Action item: The data below should be transcribed in full, with no picture included.

::::::::

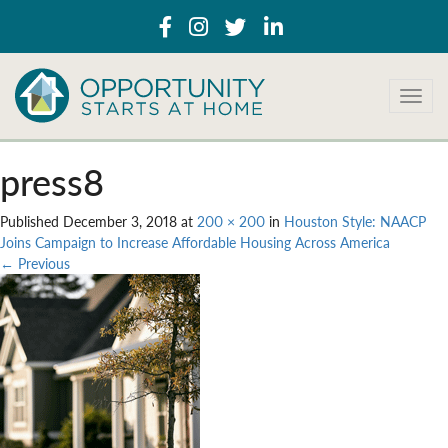
T
o
g
g
press8
l
e
Published
December 3, 2018
at
200 × 200
in
Houston Style: NAACP
n
Joins Campaign to Increase Affordable Housing Across America
a
←
Previous
v
i
g
a
t
i
o
n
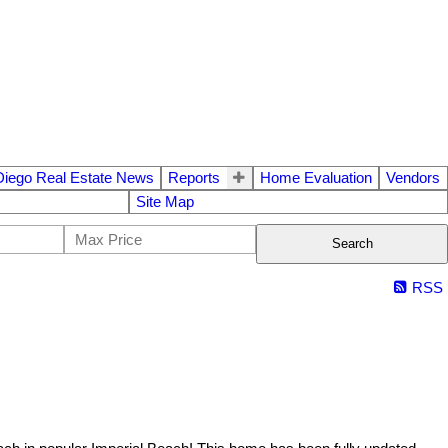
Diego Real Estate News
Reports
Home Evaluation
Vendors
Site Map
Search
RSS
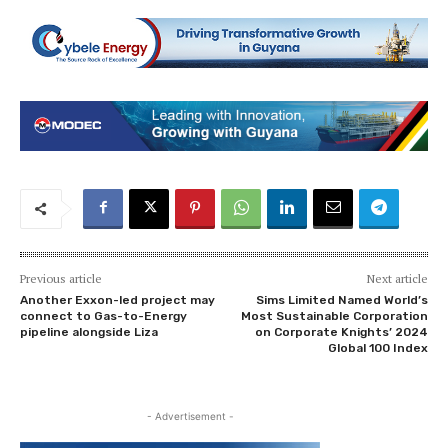
Previous article
Next article
Another Exxon-led project may
Sims Limited Named World’s
connect to Gas-to-Energy
Most Sustainable Corporation
pipeline alongside Liza
on Corporate Knights’ 2024
Global 100 Index
- Advertisement -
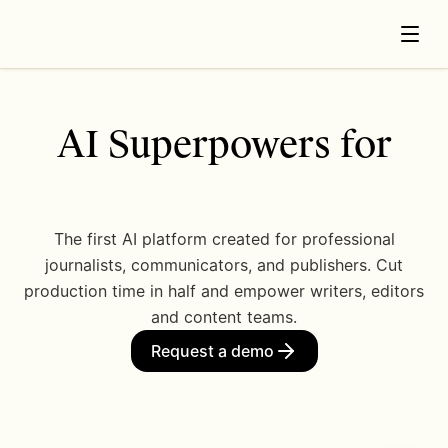
AI Superpowers for
N
e
w
s
.
The first AI platform created for professional
journalists, communicators, and publishers. Cut
production time in half and empower writers, editors
and content teams.
Request a demo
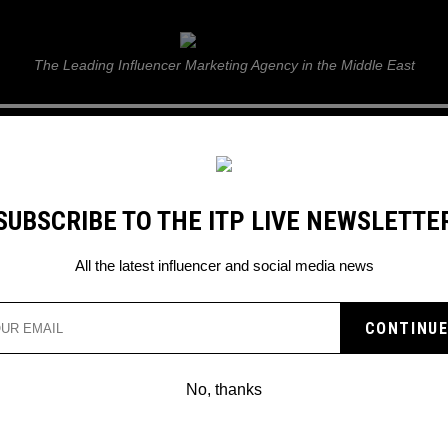
ITP Live
The Leading Influencer Marketing Agency in the Middle East
GUIDE
WEB STORIES
ITP LIVE SHOW
GALLERY
E
SUBSCRIBE TO THE ITP LIVE NEWSLETTE
ent, and future’ says Diva Dee Danya this National Day 2022
All the latest influencer and social media news
ATI IS ‘TO BE PROUD OF
ESENT, AND FUTURE’ SA
No, thanks
YA THIS NATIONAL DAY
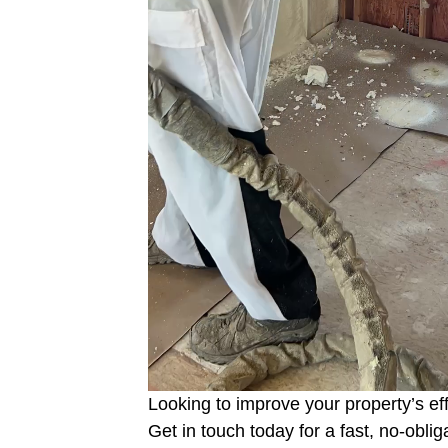
Looking to improve your property’s ef
Get in touch today for a fast, no-obli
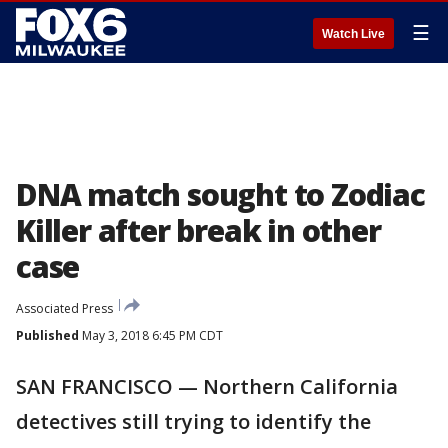
☰
Watch Live
DNA match sought to Zodiac
Killer after break in other
case
Associated Press
Published
May 3, 2018 6:45 PM CDT
SAN FRANCISCO — Northern California
detectives still trying to identify the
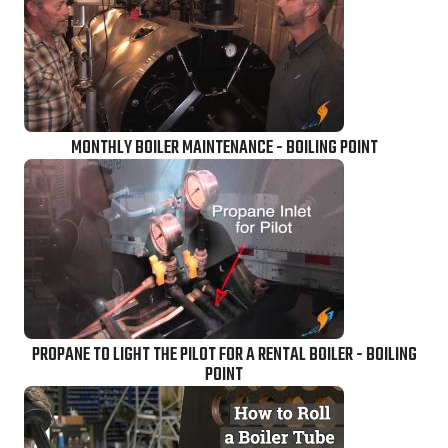
MONTHLY BOILER MAINTENANCE - BOILING POINT
PROPANE TO LIGHT THE PILOT FOR A RENTAL BOILER - BOILING
POINT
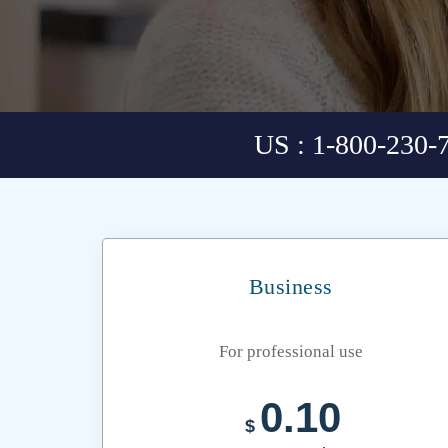
US : 1-800-230-
Business
For professional use
0.10
$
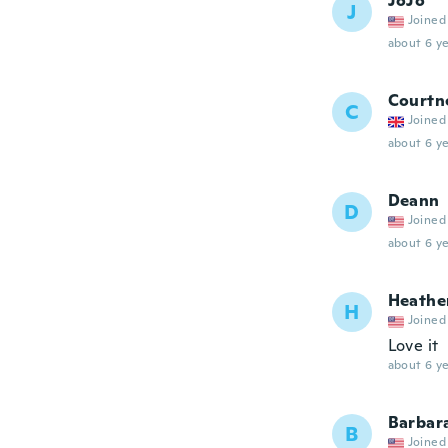
JoJo
J
Joined
about 6 ye
Courtn
C
Joined
about 6 ye
Deann
D
Joined
about 6 ye
Heathe
H
Joined
Love it
about 6 ye
Barbar
B
Joined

::::::::

Answer box:
T
o
g
g
press8
l
e
Published
December 3, 2018
at
200 × 200
in
Houston Style: NAACP
n
Joins Campaign to Increase Affordable Housing Across America
a
←
Previous
v
i
g
a
t
i
o
n
Diego Real Estate News
Reports
Home Evaluation
Vendors
Site Map
Search
RSS
Previous article
Next article
Another Exxon-led project may
Sims Limited Named World’s
connect to Gas-to-Energy
Most Sustainable Corporation
pipeline alongside Liza
on Corporate Knights’ 2024
Global 100 Index
- Advertisement -
AI Superpowers for
N
e
w
s
.
The first AI platform created for professional
journalists, communicators, and publishers. Cut
production time in half and empower writers, editors
and content teams.
Request a demo
ITP Live
The Leading Influencer Marketing Agency in the Middle East
GUIDE
WEB STORIES
ITP LIVE SHOW
GALLERY
E
SUBSCRIBE TO THE ITP LIVE NEWSLETTE
ent, and future’ says Diva Dee Danya this National Day 2022
All the latest influencer and social media news
ATI IS ‘TO BE PROUD OF
ESENT, AND FUTURE’ SA
No, thanks
YA THIS NATIONAL DAY
Looking to improve your property’s ef
Get in touch today for a fast, no-obli
☰
Watch Live
DNA match sought to Zodiac
Killer after break in other
case
Associated Press
Published
May 3, 2018 6:45 PM CDT
SAN FRANCISCO — Northern California
detectives still trying to identify the
MONTHLY BOILER MAINTENANCE - BOILING POINT
PROPANE TO LIGHT THE PILOT FOR A RENTAL BOILER - BOILING
POINT
US : 1-800-230-
Business
For professional use
0.10
$
JoJo
J
Joined
about 6 ye
Courtn
C
Joined
about 6 ye
Deann
D
Joined
about 6 ye
Heathe
H
Joined
Love it
about 6 ye
Barbar
B
Joined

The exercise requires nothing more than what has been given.